俺の考えを伝えると、日坂さんの顔がまた【割れた】
「・・・そんな風に、見えました?」
「え?いやまぁ・・・元々そういう話でしたし」
「そうでしたっけ。色々衝撃的でよく覚えてないんですよね」
「それはそうですね」
「・・・本当に、そう思ってるの?」
最後の言葉は聞こえなかった。聞こうとしなかったから。
だからこそ・・・俺はミスをした。
「とにかく!これは売らないで使ってくださいね!」
「はぁ」
「私はちょっと急用を思い出したので、これで失礼しますね」
「あれ?もう??」
まだお昼くらい。
いつもは戻ってきてももう一周潜ってたのに。
でも急用なら、仕方ない・・・か。
「では、さようなら戸村君」
「ええ。また明日。日坂さん」
「・・・はい」
「いらない、んだ・・・私なんて・・・」
家に帰ってきて巡はトイレで吐いた。
彼の事実があまりにも衝撃的過ぎた。
知識、経験、準備を必要としない強大な力と適応力。
究極的に、他人を必要としない。
それは彼を支えられていると思っていた巡の心に罅を入れるのには十分な事実だった。
元々家族のためにお金を必要としていた。
だが残念なことに、自分はダンジョンでは荷物持ち程度しか出来なかった。
だから別の何かで役に立とうとした。
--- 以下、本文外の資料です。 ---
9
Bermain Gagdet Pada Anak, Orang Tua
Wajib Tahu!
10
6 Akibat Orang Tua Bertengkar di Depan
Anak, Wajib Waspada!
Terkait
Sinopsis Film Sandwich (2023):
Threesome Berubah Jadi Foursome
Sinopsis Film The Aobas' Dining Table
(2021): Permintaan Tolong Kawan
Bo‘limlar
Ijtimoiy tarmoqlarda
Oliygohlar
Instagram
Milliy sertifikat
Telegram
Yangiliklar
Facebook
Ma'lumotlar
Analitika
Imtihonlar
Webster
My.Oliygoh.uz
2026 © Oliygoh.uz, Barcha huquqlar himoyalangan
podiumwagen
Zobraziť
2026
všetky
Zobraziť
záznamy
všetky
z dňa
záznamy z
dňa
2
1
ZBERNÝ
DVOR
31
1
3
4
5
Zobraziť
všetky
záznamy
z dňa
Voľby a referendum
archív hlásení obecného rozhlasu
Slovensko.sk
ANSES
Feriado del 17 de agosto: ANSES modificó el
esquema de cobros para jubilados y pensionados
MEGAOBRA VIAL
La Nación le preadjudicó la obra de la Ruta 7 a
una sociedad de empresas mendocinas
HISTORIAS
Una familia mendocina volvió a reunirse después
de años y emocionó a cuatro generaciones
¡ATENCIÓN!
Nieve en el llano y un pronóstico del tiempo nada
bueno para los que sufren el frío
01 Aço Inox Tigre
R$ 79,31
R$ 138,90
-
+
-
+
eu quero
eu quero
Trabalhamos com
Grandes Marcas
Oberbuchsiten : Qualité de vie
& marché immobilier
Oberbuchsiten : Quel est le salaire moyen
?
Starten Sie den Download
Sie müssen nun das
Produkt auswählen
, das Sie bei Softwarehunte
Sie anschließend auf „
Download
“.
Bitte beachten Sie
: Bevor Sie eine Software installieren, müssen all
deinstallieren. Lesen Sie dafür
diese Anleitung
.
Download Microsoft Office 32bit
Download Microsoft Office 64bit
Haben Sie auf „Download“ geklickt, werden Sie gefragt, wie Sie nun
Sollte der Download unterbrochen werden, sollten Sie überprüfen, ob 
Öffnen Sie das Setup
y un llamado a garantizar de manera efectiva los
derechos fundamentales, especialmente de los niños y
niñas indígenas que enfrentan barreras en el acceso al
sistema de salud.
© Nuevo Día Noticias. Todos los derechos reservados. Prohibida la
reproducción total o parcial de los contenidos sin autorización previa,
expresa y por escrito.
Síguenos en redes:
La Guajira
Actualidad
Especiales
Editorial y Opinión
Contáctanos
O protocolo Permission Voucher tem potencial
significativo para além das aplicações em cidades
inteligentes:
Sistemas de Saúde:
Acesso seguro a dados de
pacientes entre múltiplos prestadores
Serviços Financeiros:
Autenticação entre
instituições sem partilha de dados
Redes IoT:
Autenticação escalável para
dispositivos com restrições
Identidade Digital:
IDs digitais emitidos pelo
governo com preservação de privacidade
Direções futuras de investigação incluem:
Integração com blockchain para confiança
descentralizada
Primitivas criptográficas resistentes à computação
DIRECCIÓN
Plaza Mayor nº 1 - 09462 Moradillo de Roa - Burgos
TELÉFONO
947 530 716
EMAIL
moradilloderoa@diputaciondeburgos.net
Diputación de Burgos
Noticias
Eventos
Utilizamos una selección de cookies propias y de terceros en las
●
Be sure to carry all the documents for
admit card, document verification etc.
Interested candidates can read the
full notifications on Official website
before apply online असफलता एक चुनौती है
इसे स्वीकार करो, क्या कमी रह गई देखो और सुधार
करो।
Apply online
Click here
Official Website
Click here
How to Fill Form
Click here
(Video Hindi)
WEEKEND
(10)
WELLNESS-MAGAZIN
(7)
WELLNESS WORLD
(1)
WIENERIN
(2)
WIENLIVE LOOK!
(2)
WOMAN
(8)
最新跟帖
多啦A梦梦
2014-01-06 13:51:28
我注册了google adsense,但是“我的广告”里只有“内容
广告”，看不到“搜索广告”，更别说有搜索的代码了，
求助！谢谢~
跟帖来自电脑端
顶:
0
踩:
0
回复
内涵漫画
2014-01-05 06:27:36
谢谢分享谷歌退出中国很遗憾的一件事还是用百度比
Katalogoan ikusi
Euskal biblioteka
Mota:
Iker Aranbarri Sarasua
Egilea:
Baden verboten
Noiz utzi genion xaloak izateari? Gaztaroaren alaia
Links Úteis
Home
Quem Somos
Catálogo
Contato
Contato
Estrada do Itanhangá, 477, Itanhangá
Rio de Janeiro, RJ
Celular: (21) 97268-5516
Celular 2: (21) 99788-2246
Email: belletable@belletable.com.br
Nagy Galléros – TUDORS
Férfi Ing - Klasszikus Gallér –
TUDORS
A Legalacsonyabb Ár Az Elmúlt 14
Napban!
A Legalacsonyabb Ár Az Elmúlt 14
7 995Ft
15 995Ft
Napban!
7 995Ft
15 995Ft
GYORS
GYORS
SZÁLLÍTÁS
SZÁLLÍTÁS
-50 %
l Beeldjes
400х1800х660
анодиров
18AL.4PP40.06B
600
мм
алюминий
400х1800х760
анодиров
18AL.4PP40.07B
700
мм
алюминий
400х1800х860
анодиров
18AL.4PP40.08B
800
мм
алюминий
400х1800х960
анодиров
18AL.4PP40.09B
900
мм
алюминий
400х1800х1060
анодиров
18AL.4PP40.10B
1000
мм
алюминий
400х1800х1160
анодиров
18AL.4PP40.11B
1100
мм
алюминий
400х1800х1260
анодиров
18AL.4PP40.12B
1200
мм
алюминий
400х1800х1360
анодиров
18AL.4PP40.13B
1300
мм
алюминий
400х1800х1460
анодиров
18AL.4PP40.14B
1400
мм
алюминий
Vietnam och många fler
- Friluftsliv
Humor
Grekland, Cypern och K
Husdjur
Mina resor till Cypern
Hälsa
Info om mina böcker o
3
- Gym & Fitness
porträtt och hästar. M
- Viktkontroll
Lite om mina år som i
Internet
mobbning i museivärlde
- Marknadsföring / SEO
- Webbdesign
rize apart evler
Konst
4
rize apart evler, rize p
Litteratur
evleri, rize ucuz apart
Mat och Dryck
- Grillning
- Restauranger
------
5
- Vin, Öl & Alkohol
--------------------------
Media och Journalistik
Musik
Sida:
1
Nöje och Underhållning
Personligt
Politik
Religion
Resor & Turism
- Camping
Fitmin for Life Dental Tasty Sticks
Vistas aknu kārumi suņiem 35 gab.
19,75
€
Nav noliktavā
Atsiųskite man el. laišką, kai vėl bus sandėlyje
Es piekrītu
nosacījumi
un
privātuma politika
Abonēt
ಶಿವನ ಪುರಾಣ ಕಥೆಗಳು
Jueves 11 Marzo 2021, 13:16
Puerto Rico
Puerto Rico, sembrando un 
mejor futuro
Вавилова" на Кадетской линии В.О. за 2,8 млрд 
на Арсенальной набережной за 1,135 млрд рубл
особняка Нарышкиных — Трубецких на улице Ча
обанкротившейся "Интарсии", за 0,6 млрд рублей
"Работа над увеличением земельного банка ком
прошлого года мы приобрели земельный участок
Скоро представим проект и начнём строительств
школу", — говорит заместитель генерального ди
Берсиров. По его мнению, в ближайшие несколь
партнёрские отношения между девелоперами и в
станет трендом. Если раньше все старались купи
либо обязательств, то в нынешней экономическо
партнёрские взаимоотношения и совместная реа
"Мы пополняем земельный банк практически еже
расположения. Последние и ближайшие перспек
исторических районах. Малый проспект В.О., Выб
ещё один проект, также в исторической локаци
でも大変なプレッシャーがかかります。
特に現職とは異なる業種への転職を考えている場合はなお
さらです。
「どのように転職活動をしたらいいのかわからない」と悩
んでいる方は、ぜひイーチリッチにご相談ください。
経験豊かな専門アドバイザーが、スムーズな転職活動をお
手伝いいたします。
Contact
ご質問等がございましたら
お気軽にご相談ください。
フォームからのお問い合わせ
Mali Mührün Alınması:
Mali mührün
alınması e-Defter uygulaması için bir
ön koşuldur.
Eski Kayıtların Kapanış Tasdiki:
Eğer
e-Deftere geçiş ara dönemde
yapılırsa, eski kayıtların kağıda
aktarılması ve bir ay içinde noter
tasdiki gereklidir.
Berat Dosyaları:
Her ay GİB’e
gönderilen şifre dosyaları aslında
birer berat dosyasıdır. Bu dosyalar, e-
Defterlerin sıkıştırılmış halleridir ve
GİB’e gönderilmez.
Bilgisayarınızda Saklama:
努力していた。
ただその努力が、一切彼には必要なかっただけの話。
今回の話は、本当にそれだけの話なのだ。
彼は悪くない。そして彼女もまた同じく。
宗次が気にしておらず、むしろ必要としていると言っている状態なのだ。
だから気にすることではない・・・はずだった。
だがそう思うには、あまりにも巡は普通過ぎた。
他人の年下の少年が自分から望んでいるとは言え命のやり取りをして稼いだお金を、
彼が大して必要としていない方面で手助けして、貰う。
その行為が、彼女には卑怯に思えてしまったのだ。
それを良しとする自分が醜いと思った。
けどそれを辞めるわけにもいかない。
「大丈夫・・・大丈夫だから・・・皆の、為に」
少なくとも今はまだ。
自分が我慢すれば、家族が救われる。
だから構わない。我慢できる。
自分がこの事実を隠せば・・・大丈夫だ。
言い聞かせるように、心の中で何度も呟いた。
だが・・・世界は残酷だった。
家の固定電話が鳴った。今までも何度かあったことだ。
この時点で、巡は嫌な予感がしていた。
「はい、もしもし・・・えっ?」
世界が、彼女を嘲笑っているようだった。